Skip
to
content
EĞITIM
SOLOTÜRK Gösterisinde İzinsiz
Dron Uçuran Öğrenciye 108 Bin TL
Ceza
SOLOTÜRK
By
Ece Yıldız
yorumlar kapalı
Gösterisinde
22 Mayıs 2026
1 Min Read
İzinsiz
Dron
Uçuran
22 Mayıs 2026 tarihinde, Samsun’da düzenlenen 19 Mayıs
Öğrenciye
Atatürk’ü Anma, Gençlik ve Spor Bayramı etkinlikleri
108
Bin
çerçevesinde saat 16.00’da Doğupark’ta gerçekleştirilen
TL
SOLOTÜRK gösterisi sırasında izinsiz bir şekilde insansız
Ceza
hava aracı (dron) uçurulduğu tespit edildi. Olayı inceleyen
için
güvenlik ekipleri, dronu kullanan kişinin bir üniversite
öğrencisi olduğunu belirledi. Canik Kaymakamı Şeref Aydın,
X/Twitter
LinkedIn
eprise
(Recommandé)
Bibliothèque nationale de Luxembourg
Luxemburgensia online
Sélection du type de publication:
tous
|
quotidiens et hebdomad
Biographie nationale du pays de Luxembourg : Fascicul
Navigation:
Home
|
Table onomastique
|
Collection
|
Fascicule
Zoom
* * *
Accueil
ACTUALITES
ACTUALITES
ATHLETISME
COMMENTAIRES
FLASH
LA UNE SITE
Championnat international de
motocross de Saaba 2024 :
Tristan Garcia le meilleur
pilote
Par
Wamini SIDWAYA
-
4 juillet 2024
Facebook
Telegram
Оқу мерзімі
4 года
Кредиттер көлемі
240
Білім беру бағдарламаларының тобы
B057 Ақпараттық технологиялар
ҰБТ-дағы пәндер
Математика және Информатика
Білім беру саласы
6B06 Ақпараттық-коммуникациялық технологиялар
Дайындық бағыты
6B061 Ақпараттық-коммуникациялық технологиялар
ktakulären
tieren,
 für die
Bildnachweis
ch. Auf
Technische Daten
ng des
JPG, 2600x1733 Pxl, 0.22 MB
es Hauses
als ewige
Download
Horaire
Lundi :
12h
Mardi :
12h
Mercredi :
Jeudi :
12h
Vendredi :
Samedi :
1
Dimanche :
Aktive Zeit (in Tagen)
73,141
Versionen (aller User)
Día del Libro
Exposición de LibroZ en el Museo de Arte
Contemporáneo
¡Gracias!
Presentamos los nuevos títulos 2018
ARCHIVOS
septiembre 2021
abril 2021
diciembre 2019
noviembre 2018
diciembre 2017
* * *
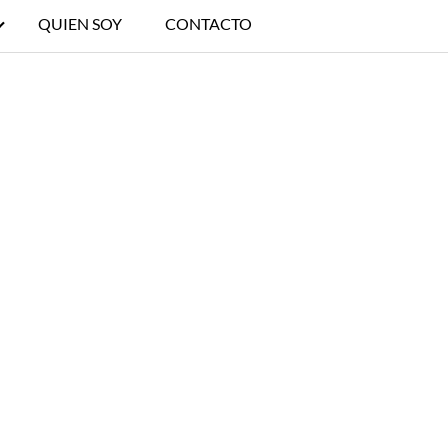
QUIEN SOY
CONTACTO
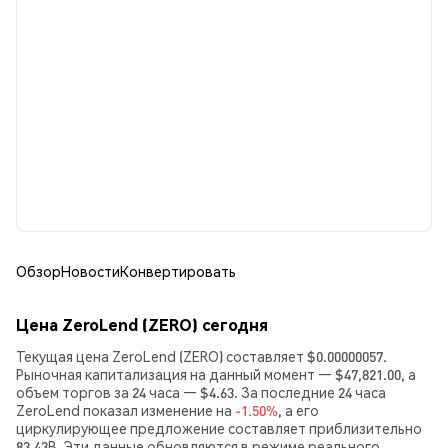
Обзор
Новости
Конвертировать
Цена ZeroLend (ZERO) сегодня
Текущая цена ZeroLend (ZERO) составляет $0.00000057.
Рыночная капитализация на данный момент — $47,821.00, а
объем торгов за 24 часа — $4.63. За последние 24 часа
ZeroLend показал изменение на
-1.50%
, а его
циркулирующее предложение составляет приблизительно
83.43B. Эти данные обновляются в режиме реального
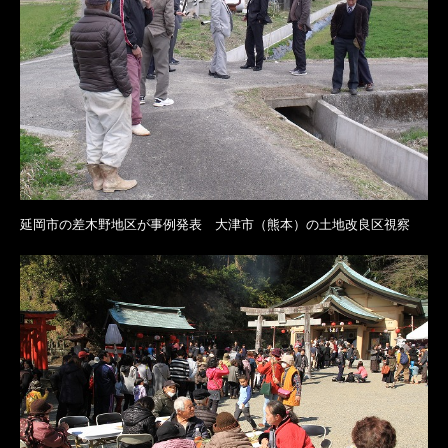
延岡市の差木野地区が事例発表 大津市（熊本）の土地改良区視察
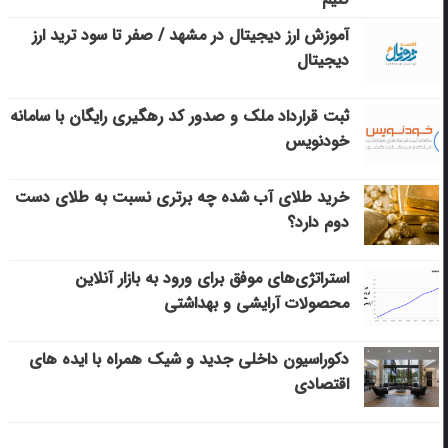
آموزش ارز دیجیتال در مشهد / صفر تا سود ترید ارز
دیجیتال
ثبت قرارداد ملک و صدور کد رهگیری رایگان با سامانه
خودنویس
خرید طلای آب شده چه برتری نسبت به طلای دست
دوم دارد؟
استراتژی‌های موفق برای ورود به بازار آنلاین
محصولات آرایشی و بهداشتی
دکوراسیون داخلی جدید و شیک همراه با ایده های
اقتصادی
* * *
WHAT TO DO - Please state how many lines in the entries above include the word "Uçuran", giving only the number.

REPLY TO THE EXERCISE - 2